‘No retreat, no surrender’
Devon “Concrete” Moncriffe might have been unprepared the last time.
This time, the Jamaican boxer is in tip-top shape and will be seeking to turn the tables on Ricardo “Magic Man” Salas when both meet in the Wray & Nephew Contender semi-final at Chinese Benevolent Association tomorrow.
The fight will be broadcast live on TVJ, beginning at 9:30 pm, with the winner advancing to face the winner of semi-final one, Jamaica’s Richard “Frog” Holmes, on Wednesday, July 25.
Moncriffe fought Salas once, but lost to the firebrand Canadian by a first-round TKO at Toronto’s Hershey Centre, Mississauga, on October 21, 2017.
“The upcoming fight to me is a rematch. I went to Canada last October and he just jumped out on me and hit me in the back of my head and I went down. It happened to me about two times in the first round,” Moncriffe recalled.

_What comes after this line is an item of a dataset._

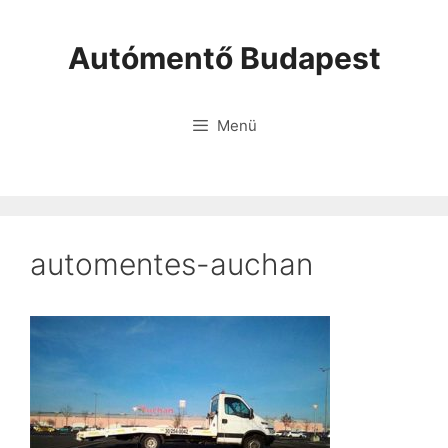
Autómentő Budapest
Menü
automentes-auchan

“Sometimes you get a fight and you don’t prepare properly for it; you just make your weight and whatever happens you just accept it,” he continued, noting that Salas should have been penalised for the blows landed to the back of his head.
“When you’re in a next man’s country anything can happen. You know that it’s a foul blow, but is just so it go — sometimes it goes against you — it was just one of them days.”
Now that he is on local soil, Moncriffe has shown impressive form during the Wray & Nephew Contender and relishes the opportunity to avenge last October’s loss.
“To me it’s not about revenge, but I’m going to show him what I can do. When I heard that he was coming to Jamaica I said if I don’t fight him, Wray & Nephew Contender is not going to be done. So come Wednesday night, it come in like the final because right now it’s a case of no retreat, no surrender,” said Moncriffe, the 2013 champion.
“I’ve done preparing, I can’t go any harder. I have only to go out there and do my best and if you really look at the Wray & Nephew Contender this year, my two fights were the most exciting fights. No other fight was that exciting and the people are talking, they’re wondering if it’s me as an old man fighting like that. But I’ve trained hard, I’m prepared to fight … the only thing I need to do now is to finalise my weight.”
Moncriffe, at 40, is twice Salas’s age, but the Jamaican says that will not be a factor.
“Don’t watch the age; if he’s 19 right now I’m 19 too. I’m just taking it to them. The two fights that I’ve fought already, everybody is wondering if it’s me because of my age. It appears like I’m younger than the next man them. But right now he’s 20, I’m not worrying about his age,” he said.
“I’m going to beat him up. It’s going to be a real fist fight. I’m not taking nothing away from him because anything can happen in a fight. He’s young, he’s vibrant and he’s going to do his best. I’m old, I’m being honest with you, but don’t misjudge me and don’t underestimate me. I’ll be coming to fight.”
Continuing, Moncriffe assessed: “He has a good left hook. I underestimated him at first because I never expected him to come out like that and it happened. But right now I see him and I know he will have to find something else to attack me with because I’m already prepared for everything.
“From last year I wanted to be two-time champion, but Mullings (Sakima) was there so I knew it’d be a problem. Mullings is not here now; how are they going to stop me?” he asked with rhetoric. “I’m going to be a two-time champion in 2018 and I have no doubt about it.”